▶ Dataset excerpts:
*****

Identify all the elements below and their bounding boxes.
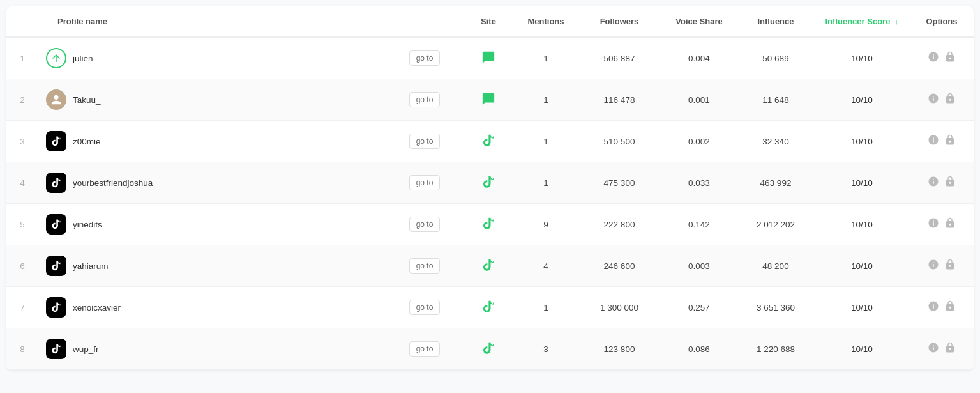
info-icon[interactable] (928, 51, 939, 65)
cell-followers: 123 800 (578, 328, 661, 370)
cell-followers: 116 478 (578, 79, 661, 121)
cell-site (463, 162, 514, 204)
info-icon[interactable] (928, 342, 939, 356)
cell-goto[interactable]: go to (386, 287, 463, 328)
col-voice-share: Voice Share (661, 6, 737, 37)
username-label: Takuu_ (73, 95, 101, 105)
cell-rank: 7 (6, 287, 38, 328)
cell-influencer-score: 10/10 (814, 245, 910, 287)
cell-mentions: 1 (514, 121, 578, 162)
lock-icon[interactable] (944, 259, 956, 273)
cell-profile: yinedits_ (38, 204, 386, 245)
avatar (46, 214, 66, 235)
username-label: z00mie (73, 137, 101, 146)
goto-button[interactable]: go to (409, 341, 441, 357)
table-row: 8 wup_frgo to 3123 8000.0861 220 68810/1… (6, 328, 974, 370)
goto-button[interactable]: go to (409, 258, 441, 274)
cell-profile: yahiarum (38, 245, 386, 287)
cell-goto[interactable]: go to (386, 79, 463, 121)
cell-voice-share: 0.086 (661, 328, 737, 370)
cell-influencer-score: 10/10 (814, 37, 910, 79)
cell-site (463, 245, 514, 287)
cell-site (463, 204, 514, 245)
info-icon[interactable] (928, 93, 939, 107)
col-site: Site (463, 6, 514, 37)
cell-voice-share: 0.004 (661, 37, 737, 79)
info-icon[interactable] (928, 134, 939, 148)
sort-arrow-icon: ↓ (895, 18, 899, 26)
cell-influencer-score: 10/10 (814, 121, 910, 162)
avatar (46, 256, 66, 276)
goto-button[interactable]: go to (409, 50, 441, 66)
table-row: 6 yahiarumgo to 4246 6000.00348 20010/10 (6, 245, 974, 287)
cell-site (463, 121, 514, 162)
avatar (46, 173, 66, 193)
lock-icon[interactable] (944, 51, 956, 65)
username-label: xenoicxavier (73, 303, 121, 312)
cell-mentions: 1 (514, 162, 578, 204)
col-influencer-score[interactable]: Influencer Score ↓ (814, 6, 910, 37)
cell-rank: 8 (6, 328, 38, 370)
cell-influencer-score: 10/10 (814, 204, 910, 245)
goto-button[interactable]: go to (409, 92, 441, 107)
col-influence: Influence (737, 6, 814, 37)
cell-goto[interactable]: go to (386, 162, 463, 204)
influencer-table: Profile name Site Mentions Followers Voi… (6, 6, 974, 370)
lock-icon[interactable] (944, 176, 956, 190)
cell-influence: 48 200 (737, 245, 814, 287)
cell-influence: 3 651 360 (737, 287, 814, 328)
goto-button[interactable]: go to (409, 175, 441, 190)
lock-icon[interactable] (944, 93, 956, 107)
username-label: julien (73, 54, 93, 63)
cell-profile: z00mie (38, 121, 386, 162)
username-label: yourbestfriendjoshua (73, 178, 153, 188)
info-icon[interactable] (928, 176, 939, 190)
col-goto (386, 6, 463, 37)
avatar (46, 48, 66, 68)
cell-goto[interactable]: go to (386, 204, 463, 245)
cell-influence: 32 340 (737, 121, 814, 162)
col-mentions: Mentions (514, 6, 578, 37)
cell-influence: 1 220 688 (737, 328, 814, 370)
info-icon[interactable] (928, 300, 939, 314)
cell-influencer-score: 10/10 (814, 287, 910, 328)
lock-icon[interactable] (944, 300, 956, 314)
col-followers: Followers (578, 6, 661, 37)
goto-button[interactable]: go to (409, 300, 441, 315)
avatar (46, 131, 66, 151)
cell-voice-share: 0.257 (661, 287, 737, 328)
cell-mentions: 9 (514, 204, 578, 245)
info-icon[interactable] (928, 259, 939, 273)
cell-followers: 246 600 (578, 245, 661, 287)
cell-goto[interactable]: go to (386, 37, 463, 79)
avatar (46, 89, 66, 110)
cell-site (463, 79, 514, 121)
cell-options (910, 245, 974, 287)
cell-mentions: 1 (514, 37, 578, 79)
username-label: yinedits_ (73, 220, 107, 229)
table-row: 5 yinedits_go to 9222 8000.1422 012 2021… (6, 204, 974, 245)
lock-icon[interactable] (944, 134, 956, 148)
lock-icon[interactable] (944, 217, 956, 231)
cell-profile: xenoicxavier (38, 287, 386, 328)
lock-icon[interactable] (944, 342, 956, 356)
info-icon[interactable] (928, 217, 939, 231)
goto-button[interactable]: go to (409, 217, 441, 232)
cell-rank: 1 (6, 37, 38, 79)
cell-goto[interactable]: go to (386, 245, 463, 287)
col-profile-name: Profile name (38, 6, 386, 37)
cell-goto[interactable]: go to (386, 121, 463, 162)
cell-site (463, 328, 514, 370)
cell-options (910, 79, 974, 121)
cell-voice-share: 0.142 (661, 204, 737, 245)
cell-mentions: 1 (514, 287, 578, 328)
table-row: 1juliengo to 1506 8870.00450 68910/10 (6, 37, 974, 79)
table-row: 2Takuu_go to 1116 4780.00111 64810/10 (6, 79, 974, 121)
goto-button[interactable]: go to (409, 134, 441, 149)
cell-options (910, 37, 974, 79)
cell-rank: 2 (6, 79, 38, 121)
cell-goto[interactable]: go to (386, 328, 463, 370)
cell-voice-share: 0.002 (661, 121, 737, 162)
cell-options (910, 121, 974, 162)
cell-rank: 4 (6, 162, 38, 204)
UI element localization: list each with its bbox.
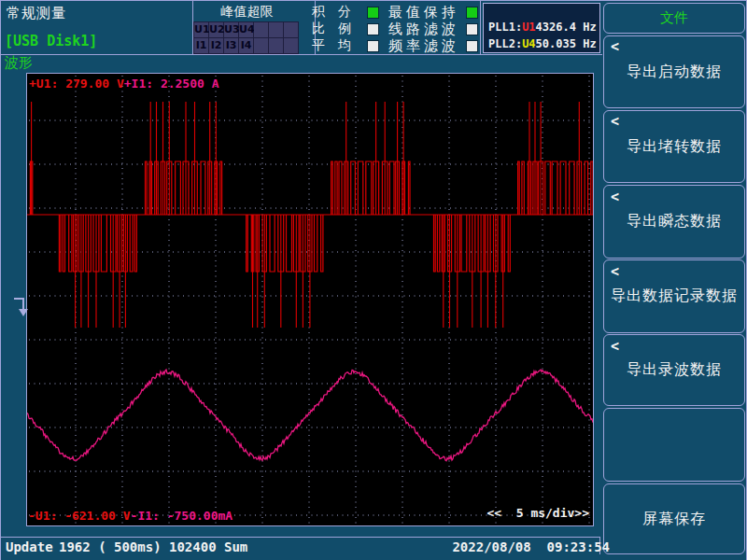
pll1-row: PLL1: U1 4326.4 Hz <box>488 20 596 35</box>
scale-readout-bottom: -U1: -621.00 V-I1: -750.00mA <box>28 509 233 523</box>
peak-cell: I3 <box>224 38 238 53</box>
i1-peak-plus: +I1: 2.2500 A <box>124 77 219 91</box>
button-export-locked-rotor-data[interactable]: < 导出堵转数据 <box>603 110 745 183</box>
peak-cell <box>284 38 298 53</box>
peak-cell <box>254 38 268 53</box>
button-export-recorded-waveform-data[interactable]: < 导出录波数据 <box>603 334 745 406</box>
button-empty-slot[interactable] <box>603 408 745 482</box>
datetime-readout: 2022/08/08 09:23:54 <box>374 539 610 554</box>
peak-cell <box>284 22 298 37</box>
chevron-left-icon: < <box>611 261 619 280</box>
peak-cell <box>269 38 283 53</box>
pll2-row: PLL2: U4 50.035 Hz <box>488 36 596 51</box>
button-export-datalog-data[interactable]: < 导出数据记录数据 <box>603 259 745 333</box>
pll1-label: PLL1: <box>488 21 522 34</box>
pll-panel: PLL1: U1 4326.4 Hz PLL2: U4 50.035 Hz <box>483 3 600 53</box>
header-bottom-line <box>1 54 602 55</box>
peak-cell: U4 <box>239 22 253 37</box>
peak-cell: U2 <box>209 22 223 37</box>
view-tab-waveform: 波形 <box>5 54 33 72</box>
statusbar-top-border <box>1 537 600 538</box>
trigger-position-marker <box>13 293 30 319</box>
waveform-traces <box>27 74 593 525</box>
toggle-integrate-char2: 分 <box>337 4 352 21</box>
analyzer-screen: 常规测量 [USB Disk1] 峰值超限 U1 U2 U3 U4 I1 I2 … <box>0 0 747 560</box>
toggle-integrate-checkbox <box>367 7 379 19</box>
usb-disk-indicator: [USB Disk1] <box>5 33 97 49</box>
u1-peak-plus: +U1: 279.00 V <box>29 77 124 91</box>
toggle-max-hold-label: 最值保持 <box>388 4 459 21</box>
peak-cell: U3 <box>224 22 238 37</box>
toggle-average-checkbox <box>367 40 379 52</box>
pll1-source: U1 <box>522 21 535 34</box>
scale-readout-top: +U1: 279.00 V+I1: 2.2500 A <box>29 77 219 91</box>
toggle-average-char1: 平 <box>311 37 326 54</box>
peak-cell: U1 <box>194 22 208 37</box>
toggle-freq-filter-checkbox <box>466 40 478 52</box>
toggle-scale-char1: 比 <box>311 21 326 37</box>
button-export-startup-data[interactable]: < 导出启动数据 <box>603 35 745 108</box>
chevron-left-icon: < <box>611 37 619 56</box>
i1-peak-minus: -I1: -750.00mA <box>131 509 233 523</box>
pll1-value: 4326.4 Hz <box>536 21 597 34</box>
toggle-average-char2: 均 <box>337 37 352 54</box>
peak-over-limit-grid: U1 U2 U3 U4 I1 I2 I3 I4 <box>193 21 299 54</box>
button-export-transient-data[interactable]: < 导出瞬态数据 <box>603 185 745 259</box>
sidebar-title-text: 文件 <box>660 9 688 27</box>
measurement-mode-label: 常规测量 <box>7 5 66 22</box>
sidebar-menu-title: 文件 <box>603 3 745 34</box>
peak-cell <box>254 22 268 37</box>
toggle-line-filter-label: 线路滤波 <box>388 21 459 38</box>
timebase-readout: << 5 ms/div>> <box>486 506 589 520</box>
header-divider <box>480 1 481 54</box>
pll2-value: 50.035 Hz <box>536 37 597 50</box>
pll2-label: PLL2: <box>488 37 522 50</box>
chevron-left-icon: < <box>611 336 619 355</box>
chevron-left-icon: < <box>611 112 619 131</box>
button-screen-save[interactable]: 屏幕保存 <box>603 483 745 554</box>
peak-cell <box>269 22 283 37</box>
chevron-left-icon: < <box>611 187 619 205</box>
peak-cell: I1 <box>194 38 208 53</box>
u1-peak-minus: -U1: -621.00 V <box>28 509 131 523</box>
update-label: Update <box>6 539 53 554</box>
pll2-source: U4 <box>522 37 535 50</box>
peak-cell: I4 <box>239 38 253 53</box>
toggle-scale-checkbox <box>367 23 379 35</box>
toggle-line-filter-checkbox <box>466 23 478 35</box>
peak-cell: I2 <box>209 38 223 53</box>
toggle-freq-filter-label: 频率滤波 <box>388 37 459 55</box>
toggle-max-hold-checkbox <box>466 7 478 19</box>
toggle-scale-char2: 例 <box>337 21 352 37</box>
waveform-plot: +U1: 279.00 V+I1: 2.2500 A -U1: -621.00 … <box>26 73 594 526</box>
toggle-integrate-char1: 积 <box>311 4 326 21</box>
peak-over-limit-title: 峰值超限 <box>194 4 300 21</box>
update-counter: 1962 ( 500ms) 102400 Sum <box>59 539 247 554</box>
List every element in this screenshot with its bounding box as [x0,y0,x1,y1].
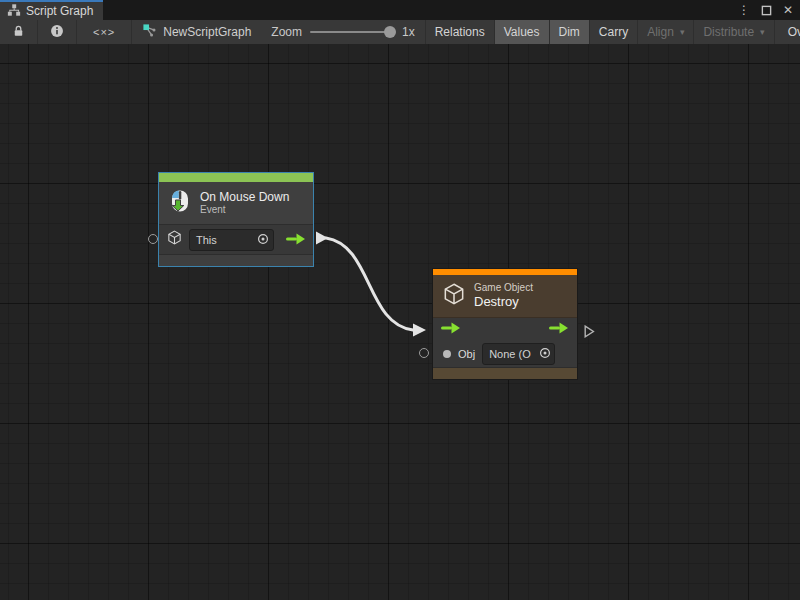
node-footer [433,367,577,379]
node-footer [159,254,313,266]
mouse-down-event-icon [167,188,193,218]
maximize-icon[interactable] [758,2,774,18]
graph-name-breadcrumb[interactable]: NewScriptGraph [132,20,261,44]
info-icon [50,24,64,41]
graph-hierarchy-icon [7,3,21,20]
node-body: This [159,225,313,254]
node-category: Game Object [474,282,533,294]
tab-strip: Script Graph ⋮ ✕ [0,0,800,20]
relations-button[interactable]: Relations [426,20,495,44]
node-subtitle: Event [200,204,289,216]
graph-canvas[interactable]: On Mouse Down Event This [0,44,800,600]
object-picker-icon[interactable] [539,347,551,361]
node-title-block: On Mouse Down Event [200,190,289,216]
code-preview-button[interactable]: <×> [77,20,132,44]
code-preview-icon: <×> [93,26,115,38]
node-body: Obj None (O [433,318,577,367]
node-on-mouse-down[interactable]: On Mouse Down Event This [158,172,314,267]
connection-end-arrow [413,324,426,337]
overview-button[interactable]: Overview [779,20,800,44]
tab-title: Script Graph [26,4,93,18]
script-graph-asset-icon [142,23,157,41]
script-graph-window: Script Graph ⋮ ✕ [0,0,800,600]
lock-icon [12,24,25,41]
chevron-down-icon: ▾ [680,27,685,37]
info-button[interactable] [38,20,77,44]
destroy-trigger-out-connector[interactable] [584,324,595,342]
chevron-down-icon: ▾ [760,27,765,37]
lock-button[interactable] [0,20,38,44]
close-icon[interactable]: ✕ [780,2,796,18]
target-object-field[interactable]: This [189,229,274,251]
target-object-value: This [196,234,217,246]
trigger-output-port[interactable] [286,231,306,249]
values-button[interactable]: Values [495,20,550,44]
trigger-output-port[interactable] [549,320,569,338]
graph-name-label: NewScriptGraph [163,25,251,39]
connection-layer [0,44,800,600]
window-menu-icon[interactable]: ⋮ [736,2,752,18]
destroy-obj-input-port[interactable] [419,348,429,358]
node-title: Destroy [474,294,533,310]
on-mouse-down-target-input-port[interactable] [148,234,158,244]
node-accent-bar [159,173,313,182]
tab-script-graph[interactable]: Script Graph [0,0,103,20]
graph-toolbar: <×> NewScriptGraph Zoom 1x Relations Val… [0,20,800,45]
align-button[interactable]: Align ▾ [638,20,694,44]
game-object-cube-icon [166,229,183,250]
zoom-value: 1x [402,25,415,39]
node-header: Game Object Destroy [433,275,577,318]
node-title-block: Game Object Destroy [474,282,533,310]
carry-button[interactable]: Carry [590,20,638,44]
value-port-dot[interactable] [443,350,451,358]
game-object-cube-icon [441,281,467,311]
trigger-input-port[interactable] [441,320,461,338]
obj-object-field[interactable]: None (O [482,343,555,365]
distribute-button[interactable]: Distribute ▾ [694,20,774,44]
obj-input-label: Obj [458,348,475,360]
zoom-label: Zoom [271,25,302,39]
zoom-slider-handle[interactable] [384,26,396,38]
connection-start-arrow [316,232,328,245]
zoom-slider[interactable] [310,31,394,33]
zoom-control: Zoom 1x [261,20,425,44]
node-header: On Mouse Down Event [159,182,313,225]
window-controls: ⋮ ✕ [736,0,796,20]
connection-wire [326,238,413,330]
object-picker-icon[interactable] [257,233,269,247]
node-destroy[interactable]: Game Object Destroy Obj No [432,268,578,380]
node-title: On Mouse Down [200,190,289,204]
dim-button[interactable]: Dim [550,20,590,44]
obj-object-value: None (O [489,348,531,360]
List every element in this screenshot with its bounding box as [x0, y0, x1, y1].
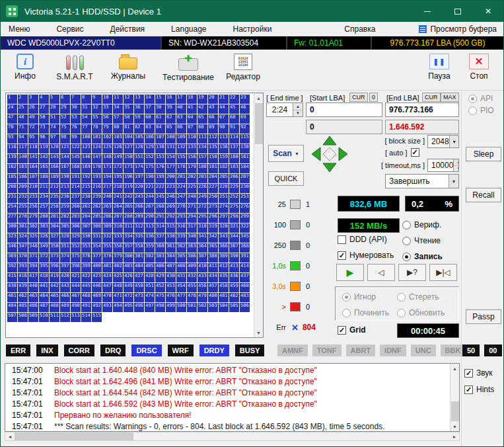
spin-down-icon[interactable]: ▼	[293, 110, 303, 117]
scroll-up-icon[interactable]: ▲	[450, 364, 459, 373]
app-icon	[6, 5, 18, 17]
spinner-arrows[interactable]: ▲ ▼	[453, 159, 459, 171]
seek-button[interactable]: ▶?	[398, 264, 426, 281]
numerate-option[interactable]: ✓ Нумеровать	[338, 251, 394, 260]
journals-button[interactable]: Журналы	[105, 52, 151, 81]
spinner-arrows[interactable]: ▲ ▼	[293, 103, 303, 116]
dropdown-icon[interactable]: ▼	[449, 136, 459, 147]
close-button[interactable]: ✕	[473, 1, 503, 22]
menu-item-6[interactable]: Справка	[344, 24, 375, 34]
test-block: 230	[240, 184, 250, 193]
grid-checkbox[interactable]: ✓	[338, 326, 346, 335]
menu-item-5[interactable]: Настройки	[233, 24, 272, 34]
stop-button[interactable]: ✕ Стоп	[460, 52, 497, 81]
passport-button[interactable]: Passp	[466, 309, 501, 324]
test-block: 476	[166, 293, 176, 302]
hints-option[interactable]: ✓ Hints	[464, 385, 494, 394]
test-block: 43	[208, 104, 218, 114]
test-block: 512	[60, 313, 70, 322]
end-lba-input[interactable]: 976.773.166	[385, 102, 459, 117]
remap-radio-2: Стереть	[397, 292, 452, 302]
test-block: 113	[219, 134, 229, 143]
log-horizontal-scrollbar[interactable]: ◄ ►	[5, 432, 460, 441]
log-panel[interactable]: 15:47:00Block start at 1.640.448 (840 MB…	[5, 363, 460, 432]
spin-up-icon[interactable]: ▲	[454, 159, 459, 166]
end-max-button[interactable]: MAX	[441, 93, 459, 102]
timeout-spinner[interactable]: 10000 ▲ ▼	[427, 159, 459, 172]
step-back-button[interactable]: ◁	[367, 264, 395, 281]
buffer-view-button[interactable]: Просмотр буфера	[419, 24, 497, 34]
numerate-checkbox[interactable]: ✓	[338, 251, 346, 260]
spin-up-icon[interactable]: ▲	[293, 103, 303, 110]
test-block: 486	[28, 303, 38, 312]
radio-label: Починить	[354, 308, 389, 317]
legend-color-swatch	[290, 302, 301, 311]
test-block: 372	[39, 253, 49, 263]
sleep-button[interactable]: Sleep	[466, 147, 501, 161]
menu-item-1[interactable]: Меню	[9, 24, 30, 34]
sound-checkbox[interactable]: ✓	[464, 369, 473, 378]
test-block: 251	[219, 194, 229, 203]
legend-row-3: 2500	[266, 240, 316, 251]
test-block: 154	[166, 154, 176, 163]
test-block: 398	[71, 263, 81, 272]
dropdown-icon[interactable]: ▼	[449, 175, 458, 188]
quick-button[interactable]: QUICK	[268, 171, 304, 186]
stop-icon: ✕	[469, 54, 489, 69]
grid-label: Grid	[349, 325, 366, 335]
test-block: 142	[39, 154, 49, 163]
grid-scrollbar[interactable]: ▲ ▼	[254, 93, 263, 337]
start-lba-input[interactable]: 0	[306, 102, 382, 117]
ddd-checkbox[interactable]	[338, 235, 346, 244]
recall-button[interactable]: Recall	[466, 188, 501, 202]
scroll-down-icon[interactable]: ▼	[450, 422, 459, 431]
end-time-spinner[interactable]: 2:24 ▲ ▼	[266, 102, 303, 117]
testing-button[interactable]: + Тестирование	[158, 52, 219, 82]
test-block: 219	[124, 184, 133, 193]
editor-button[interactable]: 01010 11001 10100 Редактор	[221, 52, 265, 81]
navigation-pad[interactable]	[310, 134, 349, 174]
test-block: 424	[102, 273, 112, 282]
log-vertical-scrollbar[interactable]: ▲ ▼	[450, 364, 459, 431]
minimize-button[interactable]	[412, 1, 443, 22]
test-block: 490	[71, 303, 81, 312]
end-cur-button[interactable]: CUR	[422, 93, 441, 102]
log-scroll-thumb[interactable]	[451, 401, 459, 421]
test-block: 109	[176, 134, 186, 143]
start-cur-button[interactable]: CUR	[349, 93, 368, 102]
scroll-right-icon[interactable]: ►	[450, 432, 459, 440]
on-end-action-select[interactable]: Завершить ▼	[385, 174, 459, 188]
scroll-up-icon[interactable]: ▲	[254, 93, 263, 102]
stop-label: Стоп	[460, 71, 497, 81]
scroll-left-icon[interactable]: ◄	[5, 432, 15, 440]
smart-button[interactable]: S.M.A.R.T	[50, 52, 100, 81]
mode-radio-3[interactable]: Запись	[402, 249, 443, 264]
info-button[interactable]: i Инфо	[7, 52, 43, 81]
ddd-api-option[interactable]: DDD (API)	[338, 235, 387, 244]
log-hscroll-thumb[interactable]	[15, 432, 133, 440]
scroll-down-icon[interactable]: ▼	[254, 328, 263, 337]
test-block: 450	[134, 283, 144, 292]
play-button[interactable]: ▶	[336, 264, 364, 281]
spin-down-icon[interactable]: ▼	[454, 166, 459, 172]
mode-radio-1[interactable]: Вериф.	[402, 217, 443, 233]
sound-option[interactable]: ✓ Звук	[464, 368, 493, 378]
hints-checkbox[interactable]: ✓	[464, 386, 473, 394]
seek-end-button[interactable]: ▶|◁	[429, 264, 457, 281]
grid-scroll-thumb[interactable]	[255, 103, 263, 144]
device-model[interactable]: WDC WD5000LPVX-22V0TT0	[1, 36, 162, 50]
menu-item-2[interactable]: Сервис	[56, 24, 83, 34]
radio-label: Стереть	[409, 292, 439, 302]
mode-radio-2[interactable]: Чтение	[402, 233, 443, 249]
grid-option[interactable]: ✓ Grid	[338, 325, 366, 335]
maximize-button[interactable]	[443, 1, 473, 22]
pause-button[interactable]: ❚❚ Пауза	[422, 52, 456, 81]
scan-button[interactable]: Scan ▼	[268, 145, 304, 162]
test-block: 273	[208, 204, 218, 213]
auto-checkbox[interactable]: ✓	[411, 148, 419, 157]
start-zero-button[interactable]: 0	[369, 93, 378, 102]
menu-item-4[interactable]: Language	[171, 24, 206, 34]
test-block: 139	[7, 154, 17, 163]
menu-item-3[interactable]: Действия	[110, 24, 145, 34]
block-size-select[interactable]: 2048 ▼	[427, 135, 459, 148]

*****

▶ Your goal: Whenever a line of the data includes the word "every", show that line in full.

▶ Written response:
List every element in this screenshot with its bounding box as [x0,y0,x1,y1].
List every element in this screenshot with its bounding box as [x0, y0, x1, y1].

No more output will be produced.